M. de Heredia se détache du demeurant du groupe, par sa fidélité au sonnet et par son goût classique : c’est là une branche nouvelle du Parnasse qui commence ; elle s’appuie sur Chénier, sur Leconte de Lisle. Elle sourit à certaines volontés du Symbolisme, pas les essentielles ; « ’est là une école en formation ; on ne peut que regretter ce maniement exclusif d’une forme et on ne la pourra juger qu’après peut-être de nouveaux travaux de M. de Heredia, de M. Léonce Depont, de M. Legouis.

Il est probable que cette pléiade de sonnettistes n’apportera à la poésie qu’un curieux et très intéressant intermède ; mais il faut attendre pour juger loyalement la portée du mouvement. Quant à l’œuvre originaire, les Trophées, il est simple d’y reconnaître ce qu’elle contient : des beautés, de la monotonie, un jeu exagéré des richesses verbales et décoratives, une négligence absolue de ce qui pourrait être d’intérêt fondamental ; c’est une œuvre de luxe et d’évocations résonnantes, courtes forcément et pas assez imprévues.

MM. Dierx, Catulle Mendès, Silvestre, forment un groupe homogène ; les différences sont d’individualité de tempérament.

Un poëte tel que M. Léon Dierx, qui a poussé les plus beaux cris pessimistes et qui a trouvé le Soir d’octobre, honorerait toute école, et si son œuvre manque de volume et aussi de variété, le nombre des beaux fragments y est assez considérable pour compenser tout regret.

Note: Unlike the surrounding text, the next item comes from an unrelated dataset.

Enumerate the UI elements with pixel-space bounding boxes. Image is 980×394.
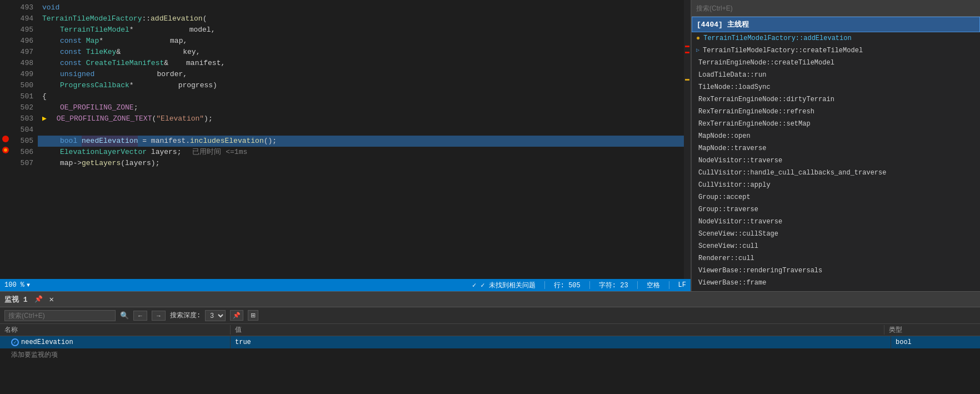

M. Catulle Mendès. c’est l’activité même, et c’est le parnassien-type. S’il y eut Parnasse, ce fut un peu par réaction de son esprit sur des esprits différents qu’il sut retenir un instant à l’écouter et surtout par sa fréquente affirmation qu’il y avait Parnasse. La formule du Parnasse, cette formule de recherche sur tous les terrains, d’excursions fantaisistes, héroïques, bouffonnes, variées surtout, c’est la formule de son esprit apparenté à celui de Banville. Il est kaléidoscopique. Il parcourt, toujours affairé, ardent, et vraiment à la chasse de l’idée, un parc aux mille sentiers ; c’est parce qu’il est si emballé vers ses réalisations qu’il ne s’aperçoit pas qu’il les retrouve sur les mêmes chemins où il a déjà passé. Critique, il est plein de parti-pris, d’injustice, d’erreurs (je ne parle pas de sa remarquable critique dramatique, mais de la critique littéraire qu’il y insère théâtre-faisant) ; mais, quand il se trompe, c’est toujours sincèrement ou par fidélité à un idéal auquel il s’est attaché éperdument. Il est, en tout cas, la plus large ou la plus variée personnalité parnassienne, car s’il a des défauts de rhétorique et

  1. Sauf pour Hugo, Vigny, Musset, Leconte de Lisle qui tranchaient ; voir, dans les Souvenirs de Théodore de Banville, l’étude sur Alfred de Vigny, où sa vie académique est caractérisée.